I weighed every item in the lateralflow test kit (also known by lateral flows devices or LFD) until I found that it contained 10 grams of nonrecyclable materials. The test kit itself – the bit with two lines indicating a positive result – weighs 4 grams:
The rest of the weight comes from the extraction tubes, caps and zip-lock bags that can be used for disposal.
The production of plastics emits a lot greenhouse gases, primarily CO2.
How much depends on what material is used. However, the average omissions of household and packaging products made of lighter and more durable plastics is around. 1.5 to 3.1 grams of CO₂ equivalent per gram of plastic. As such, I’ll use a rough figure of 2.25 grams in this analysis since I don’t know the exact composition of the plastics used in the kits. Using this figure, the production of each test kit emits 22.5 grams of CO₂e.
From the end of May to mid-November, weekly statistics from NHS Test and Trace England indicate that 1,742,654 people were tested at least once a week. Assuming testing was done with similar kits then on a weekly basis we have 39 tonnes of CO₂e being emitted due to the use of these kits in England alone. Kits have been in high demand due to the new omicron model, which has led to shortages. Delivery of the kits will be Increasing the speed of your businessSo the expected testing numbers will likely continue to rise.

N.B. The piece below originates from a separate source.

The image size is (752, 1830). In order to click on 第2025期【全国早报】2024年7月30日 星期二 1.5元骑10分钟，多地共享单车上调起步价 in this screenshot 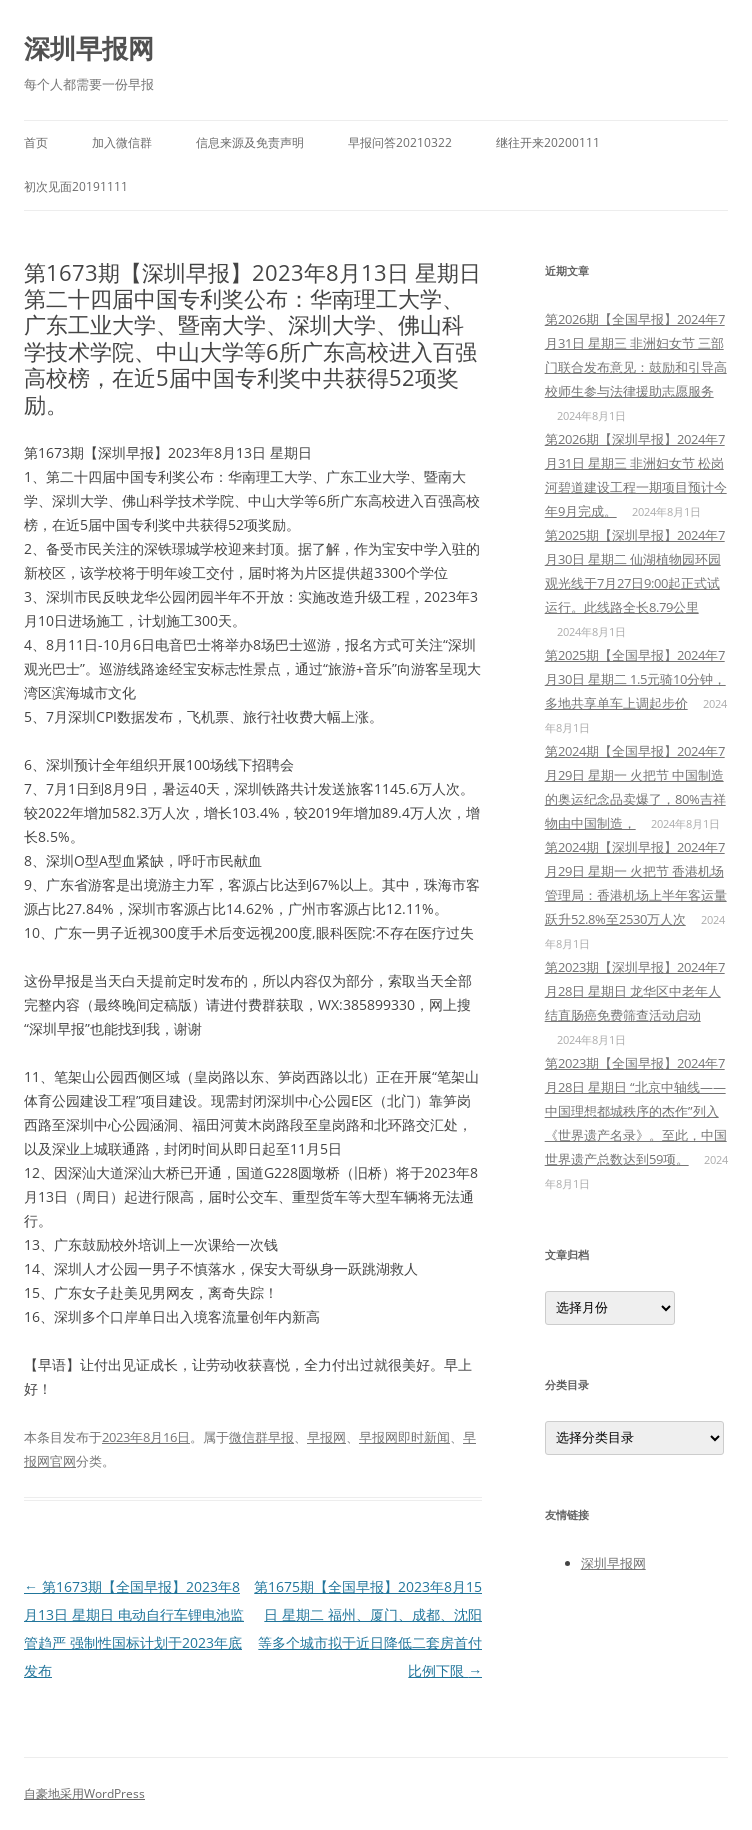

Yet COVID-19 and greenhouse gas emissions aren’t a local problem, but a global one, and should be treated accordingly. It is difficult to find global data as not all countries report their use of kits. However, at least the majority of countries used them. 3,631,464,074 Kits by December 15, bringing the total emissions to date to 81,708 tonnes of CO₂e. This would be equivalent to the annual CO2e emissions of 17,000 average people.
These 17,000 people make up just 0.0002%. The CO₂e numbers are therefore not big enough to make us worry, especially when compared to the much grander scale of the rest of our emissions. They can be used to indicate that all our actions have a climate effect and that the COVID-19 impacts might be more extensive than we think.
Incineration or landfill
This very basic analysis also doesn’t take into account the disposal of the waste from used kits, or the extensive use of sanitisers, or the litterMasks and other personal protective gear can cause these injuries.
Home testing devices should be thrown out in the regular trash bin in the UK. This will help reduce our environmental footprint. Waste to EnergyYou can use the rubbish to generate electricity by planting. However, many parts of the world consider testing kits to be medical waste. Incinerators: BurntThere is no energy recovery option.